» **Data for review**
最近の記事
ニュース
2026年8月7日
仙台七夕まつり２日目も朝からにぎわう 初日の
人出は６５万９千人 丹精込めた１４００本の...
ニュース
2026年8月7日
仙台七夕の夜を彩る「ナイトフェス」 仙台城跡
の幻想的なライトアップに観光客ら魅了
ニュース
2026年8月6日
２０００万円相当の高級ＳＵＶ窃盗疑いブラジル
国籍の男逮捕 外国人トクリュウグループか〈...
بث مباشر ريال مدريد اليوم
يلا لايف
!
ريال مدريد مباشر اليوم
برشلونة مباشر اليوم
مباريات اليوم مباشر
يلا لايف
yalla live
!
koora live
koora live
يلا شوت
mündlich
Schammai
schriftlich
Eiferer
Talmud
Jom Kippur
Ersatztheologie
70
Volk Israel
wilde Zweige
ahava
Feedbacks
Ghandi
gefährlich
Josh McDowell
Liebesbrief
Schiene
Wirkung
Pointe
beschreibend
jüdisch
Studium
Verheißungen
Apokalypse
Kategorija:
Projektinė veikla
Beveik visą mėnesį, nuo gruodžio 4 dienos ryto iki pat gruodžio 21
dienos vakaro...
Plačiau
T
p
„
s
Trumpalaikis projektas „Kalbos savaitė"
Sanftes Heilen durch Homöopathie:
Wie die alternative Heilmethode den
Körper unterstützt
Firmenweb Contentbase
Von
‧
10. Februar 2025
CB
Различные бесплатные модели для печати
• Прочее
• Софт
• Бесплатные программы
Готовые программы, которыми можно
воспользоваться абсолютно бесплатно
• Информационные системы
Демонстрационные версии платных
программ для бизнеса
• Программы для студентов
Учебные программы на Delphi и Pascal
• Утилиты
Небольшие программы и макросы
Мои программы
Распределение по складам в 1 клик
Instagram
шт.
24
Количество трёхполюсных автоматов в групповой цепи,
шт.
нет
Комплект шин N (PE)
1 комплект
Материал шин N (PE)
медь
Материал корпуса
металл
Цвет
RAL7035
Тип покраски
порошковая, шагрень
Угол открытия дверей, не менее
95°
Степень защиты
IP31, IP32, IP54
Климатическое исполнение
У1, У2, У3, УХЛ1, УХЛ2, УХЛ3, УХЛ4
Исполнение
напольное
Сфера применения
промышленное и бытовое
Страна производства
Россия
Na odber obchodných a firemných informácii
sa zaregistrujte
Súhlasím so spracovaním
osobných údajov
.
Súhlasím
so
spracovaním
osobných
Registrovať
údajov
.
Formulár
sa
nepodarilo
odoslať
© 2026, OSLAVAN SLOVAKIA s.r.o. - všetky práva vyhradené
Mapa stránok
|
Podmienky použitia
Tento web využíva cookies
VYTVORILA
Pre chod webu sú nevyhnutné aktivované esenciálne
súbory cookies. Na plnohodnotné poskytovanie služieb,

» **Exercise aim**
Could you output every entry above exactly as it stands?

» **Response to this exercise**
最近の記事
ニュース
2026年8月7日
仙台七夕まつり２日目も朝からにぎわう 初日の
人出は６５万９千人 丹精込めた１４００本の...
ニュース
2026年8月7日
仙台七夕の夜を彩る「ナイトフェス」 仙台城跡
の幻想的なライトアップに観光客ら魅了
ニュース
2026年8月6日
２０００万円相当の高級ＳＵＶ窃盗疑いブラジル
国籍の男逮捕 外国人トクリュウグループか〈...
بث مباشر ريال مدريد اليوم
يلا لايف
!
ريال مدريد مباشر اليوم
برشلونة مباشر اليوم
مباريات اليوم مباشر
يلا لايف
yalla live
!
koora live
koora live
يلا شوت
mündlich
Schammai
schriftlich
Eiferer
Talmud
Jom Kippur
Ersatztheologie
70
Volk Israel
wilde Zweige
ahava
Feedbacks
Ghandi
gefährlich
Josh McDowell
Liebesbrief
Schiene
Wirkung
Pointe
beschreibend
jüdisch
Studium
Verheißungen
Apokalypse
Kategorija:
Projektinė veikla
Beveik visą mėnesį, nuo gruodžio 4 dienos ryto iki pat gruodžio 21
dienos vakaro...
Plačiau
T
p
„
s
Trumpalaikis projektas „Kalbos savaitė"
Sanftes Heilen durch Homöopathie:
Wie die alternative Heilmethode den
Körper unterstützt
Firmenweb Contentbase
Von
‧
10. Februar 2025
CB
Различные бесплатные модели для печати
• Прочее
• Софт
• Бесплатные программы
Готовые программы, которыми можно
воспользоваться абсолютно бесплатно
• Информационные системы
Демонстрационные версии платных
программ для бизнеса
• Программы для студентов
Учебные программы на Delphi и Pascal
• Утилиты
Небольшие программы и макросы
Мои программы
Распределение по складам в 1 клик
Instagram
шт.
24
Количество трёхполюсных автоматов в групповой цепи,
шт.
нет
Комплект шин N (PE)
1 комплект
Материал шин N (PE)
медь
Материал корпуса
металл
Цвет
RAL7035
Тип покраски
порошковая, шагрень
Угол открытия дверей, не менее
95°
Степень защиты
IP31, IP32, IP54
Климатическое исполнение
У1, У2, У3, УХЛ1, УХЛ2, УХЛ3, УХЛ4
Исполнение
напольное
Сфера применения
промышленное и бытовое
Страна производства
Россия
Na odber obchodných a firemných informácii
sa zaregistrujte
Súhlasím so spracovaním
osobných údajov
.
Súhlasím
so
spracovaním
osobných
Registrovať
údajov
.
Formulár
sa
nepodarilo
odoslať
© 2026, OSLAVAN SLOVAKIA s.r.o. - všetky práva vyhradené
Mapa stránok
|
Podmienky použitia
Tento web využíva cookies
VYTVORILA
Pre chod webu sú nevyhnutné aktivované esenciálne
súbory cookies. Na plnohodnotné poskytovanie služieb,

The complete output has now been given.